Gonzaga took the opportunity in Friday’s exhibition game to exhibit a defensive wrinkle that opponents can expect to see the rest of the season.

The three-quarters-court press is nothing new for the Zags, but they unveiled it with new personnel in a 116-61 rout over Lewis-Clark State College at the McCarthey Athletic Center.

It turned a reasonably close game in the first 6 minutes and 30 seconds into a blowout in short order. Within seconds of applying the press, freshman forward Anton Watson, working at the top of the 1-2-2, picked off a pass and scored on a layup.

LCSC committed three straight turnovers, all converted into GU field goals. Later, the 6-foot-8 Watson had two more steals as Gonzaga’s lead grew from 21-13 to 39-13 in roughly 3 minutes.

The press rattled the Warriors, but it also forces opponents to burn time off the 30-second shot clock before setting up their offense. On one play, LCSC successfully reached the offensive end only to have Watson poke the ball loose near the 3-point line. Gonzaga took possession and Watson dished to Joel Ayayi for a 3-pointer.

“Even in high school (at Gonzaga Prep) we noticed he has great hands, some great anticipatory skills, so it’s great to have a guy like that that you can play up front on a press,” coach Mark Few said of Watson. “But then we also have some guys like Admon (Gilder) and Ryan (Woolridge) that will break on balls that maybe we haven’t had in the past. That’s nice also.”

Watson is playing the spot in the press that Rui Hachimura often handled over the last two seasons.

“They like to put me at the top of the press because I have the defensive IQ, long arms,” Watson said. “I don’t know if my AAU coach (Zag legend John Stockton) talked to coach (Few), but they put me at the top and I like it there, getting deflections, steals.”

Watson’s length also forced a turnover on an LCSC inbounds pass under the Warriors’ basket. The pass sailed over the intended target and led to an easy layup at the other end.

Gonzaga collected 18 steals, led by Ayayi’s four.

Graves’ situation

Many in the crowd and on media row did a double-take when walk-on Will Graves subbed in late in the second half.

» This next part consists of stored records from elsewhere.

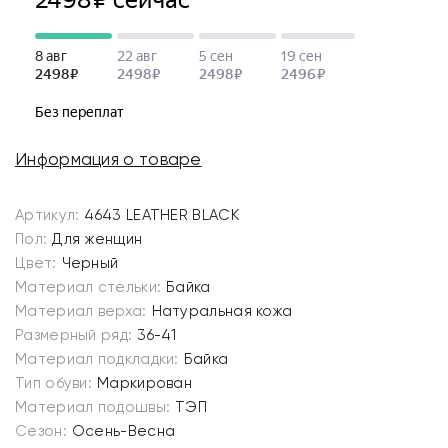
Информация о товаре
Артикул:
4643 LEATHER BLACK
Пол:
Для женщин
Цвет:
Черный
Материал стельки:
Байка
Материал верха:
Натуральная кожа
Размерный ряд:
36-41
Материал подкладки:
Байка
Тип обуви:
Маркирован
Материал подошвы:
ТЭП
Сезон:
Осень-Весна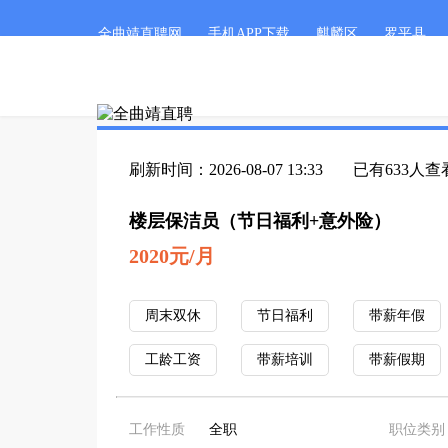
全曲靖直聘网
手机APP下载
麒麟区
罗平县
刷新时间：2026-08-07 13:33
已有633人查
楼层保洁员（节日福利+意外险）
2020元/月
周末双休
节日福利
带薪年假
工龄工资
带薪培训
带薪假期
工作性质
全职
职位类别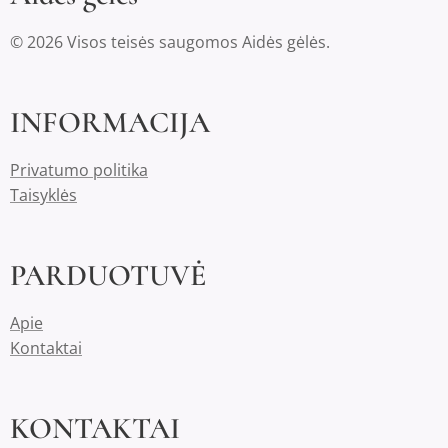
© 2026 Visos teisės saugomos Aidės gėlės.
INFORMACIJA
Privatumo politika
Taisyklės
PARDUOTUVĖ
Apie
Kontaktai
KONTAKTAI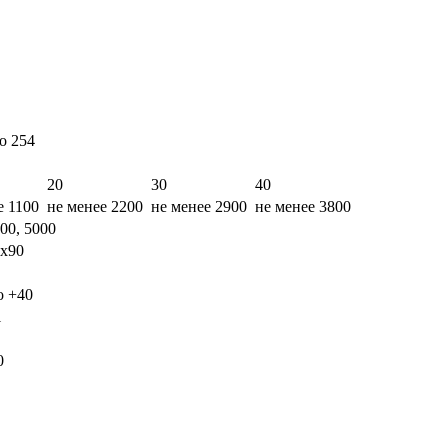
2 до 254
20
30
40
е 1100
не менее 2200
не менее 2900
не менее 3800
00, 5000
х90
о +40
1
0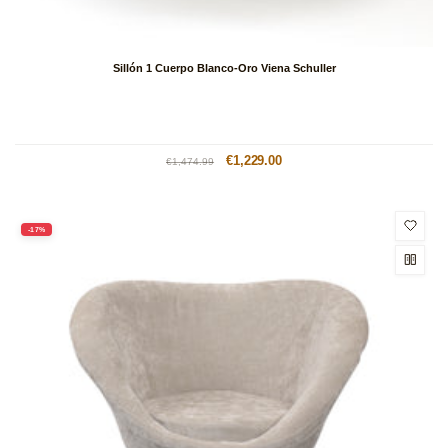
Sillón 1 Cuerpo Blanco-Oro Viena Schuller
Precio
Precio
€1,229.00
€1,474.99
habitual
de
oferta
-17%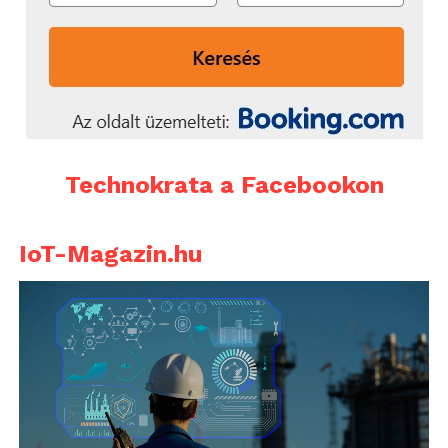
Technokrata a Facebookon
IoT-Magazin.hu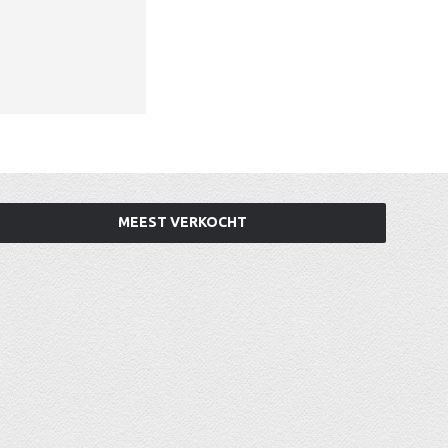
MEEST VERKOCHT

Graves wasn’t listed on the roster or game notes, but he’s apparently been with the team from the outset.

Graves is the son of former Gonzaga women’s basketball coach Kelly Graves, now the head coach at Oregon. Kelly was in attendance and true to his coaching nature, posted a video on twitter with the hashtag “ProudDad” of Will contesting a 3-point shot and then launching one of his own that was just off target. The coach later tweeted he was “nervous as heck” watching from the stands.

Graves, wearing No. 35, logged 5 minutes. The 6-4 guard played at South Eugene High. He averaged 6.6 points as a part-time starter as a freshman last season at Eugene’s Lane Community College.

Kelly Graves guided Oregon to the Final Four last year and the Ducks are No. 1 in the preseason AP poll for the first time in school history.

Rave reviews

on Twitter

Lewis-Clark State College second-year coach Austin Johnson offered to do double-duty Friday – guide his Warriors and tweet in-game updates – in response to a tweet by Stadium’s Jeff Goodman that there should be at least one big-boy game each day of college basketball’s opening week.

“You’ve got a tremendous Nov. 1 game to kick things off with two Top 25 heavyweight teams going at it in Spokane,” Johnson tweeted at Goodman. “If interested, I can send you updates during our timeouts.”

Goodman didn’t reply, but that didn’t stop Johnson from tweeting about 30 minutes after his NAIA 23rd-ranked Warriors lost by 55 to No. 8 Gonzaga: “They were pretty good.”

Students line up

for UNC tickets

The Kennel Club was packed for the exhibition game and, contrary to many others in the 6,000-seat arena, stayed until the final buzzer of the blowout.

The students had added motivation to hang around: prized tickets to the Dec. 18 showdown against North Carolina. The athletic department tweaked the distribution process with the first opportunity for UNC tickets coming immediately after Friday’s exhibition game. Students also were required to attend last Sunday’s ticket distribution for the LCSC game and Tuesday’s season opener versus Alabama State.

The Gonzaga-North Carolina game is during the holiday break, but the Kennel Club’s presence figures to be strong, judging by lengthy lines for tickets long after Friday’s final buzzer.